→ **YOUR OBJECTIVE**
Tell how many lines in the data below include the word "yang". The answer is the number only.

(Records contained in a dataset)
-- -- --
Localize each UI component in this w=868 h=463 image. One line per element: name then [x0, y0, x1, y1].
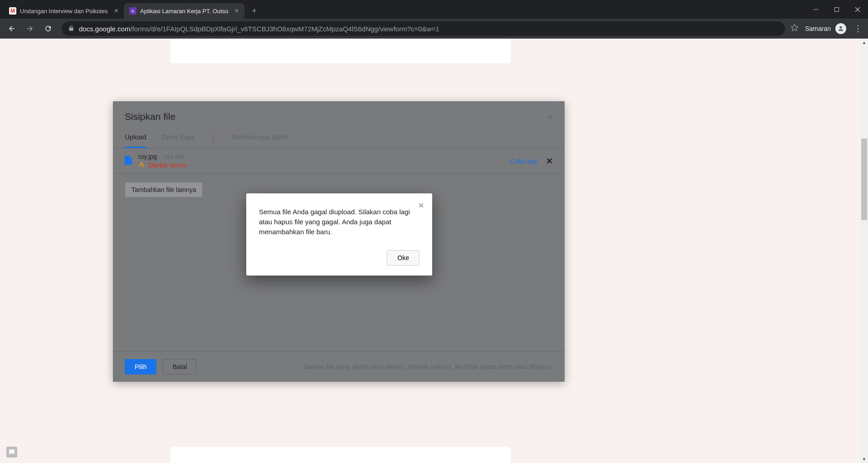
close-icon[interactable]: × [234, 7, 239, 15]
new-tab-button[interactable]: + [248, 5, 261, 17]
tab-title: Aplikasi Lamaran Kerja PT. Outso [140, 8, 228, 15]
warning-icon [138, 161, 145, 169]
footer-note: Salinan file yang dipilih akan dikirim. … [304, 363, 553, 370]
select-button[interactable]: Pilih [125, 359, 156, 374]
file-row: roy.jpg 154.44K Ditolak server Coba lagi… [113, 148, 565, 174]
form-card-fragment [171, 447, 511, 463]
back-button[interactable] [4, 20, 20, 37]
remove-file-button[interactable]: ✕ [546, 156, 553, 166]
svg-rect-1 [835, 7, 839, 11]
kebab-menu-icon[interactable]: ⋮ [852, 24, 864, 34]
scrollbar-thumb[interactable] [861, 138, 867, 220]
file-error-text: Ditolak server [148, 162, 187, 169]
ok-button[interactable]: Oke [387, 250, 419, 266]
svg-point-4 [839, 26, 842, 29]
avatar[interactable] [835, 23, 846, 34]
tab-title: Undangan Interview dan Psikotes [20, 8, 108, 15]
file-icon [125, 156, 132, 167]
url-field[interactable]: docs.google.com/forms/d/e/1FAIpQLSdpBDpX… [62, 21, 785, 36]
picker-tabs: Upload Drive Saya Sebelumnya dipilih [113, 127, 565, 148]
scroll-up-icon[interactable]: ▲ [860, 39, 868, 46]
tab-bar: M Undangan Interview dan Psikotes × ≡ Ap… [0, 0, 868, 19]
file-size: 154.44K [163, 153, 185, 160]
file-name: roy.jpg [138, 153, 157, 160]
alert-message: Semua file Anda gagal diupload. Silakan … [259, 207, 419, 236]
maximize-button[interactable] [826, 0, 847, 19]
browser-chrome: M Undangan Interview dan Psikotes × ≡ Ap… [0, 0, 868, 39]
divider [213, 132, 214, 143]
window-close-button[interactable] [847, 0, 868, 19]
close-icon[interactable]: × [547, 112, 553, 122]
address-bar: docs.google.com/forms/d/e/1FAIpQLSdpBDpX… [0, 19, 868, 39]
close-icon[interactable]: × [114, 7, 118, 15]
reload-button[interactable] [40, 20, 56, 37]
page-content: Sisipkan file × Upload Drive Saya Sebelu… [0, 39, 868, 463]
scroll-down-icon[interactable]: ▼ [860, 455, 868, 463]
alert-dialog: × Semua file Anda gagal diupload. Silaka… [246, 193, 432, 276]
bookmark-star-icon[interactable] [790, 24, 799, 34]
tab-previously-selected[interactable]: Sebelumnya dipilih [232, 127, 289, 148]
form-card-fragment [171, 39, 511, 63]
lock-icon [68, 25, 74, 33]
url-text: docs.google.com/forms/d/e/1FAIpQLSdpBDpX… [79, 25, 439, 33]
minimize-button[interactable] [805, 0, 826, 19]
scrollbar[interactable]: ▲ ▼ [860, 39, 868, 463]
cancel-button[interactable]: Batal [163, 359, 196, 374]
forms-icon: ≡ [129, 7, 137, 15]
tab-upload[interactable]: Upload [125, 127, 146, 148]
file-error: Ditolak server [138, 161, 187, 169]
add-more-files-button[interactable]: Tambahkan file lainnya [125, 182, 203, 197]
window-controls [805, 0, 868, 19]
tab-my-drive[interactable]: Drive Saya [162, 127, 195, 148]
close-icon[interactable]: × [418, 200, 424, 212]
gmail-icon: M [9, 7, 16, 15]
picker-footer: Pilih Batal Salinan file yang dipilih ak… [113, 351, 565, 382]
forward-button[interactable] [22, 20, 38, 37]
feedback-button[interactable] [6, 447, 17, 458]
retry-link[interactable]: Coba lagi [510, 158, 537, 165]
tab-gmail[interactable]: M Undangan Interview dan Psikotes × [4, 3, 124, 19]
profile-name[interactable]: Samaran [805, 25, 831, 32]
tab-forms[interactable]: ≡ Aplikasi Lamaran Kerja PT. Outso × [124, 3, 244, 19]
picker-title: Sisipkan file [125, 111, 176, 122]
-- -- --
→ **FINISHED EXERCISE**
2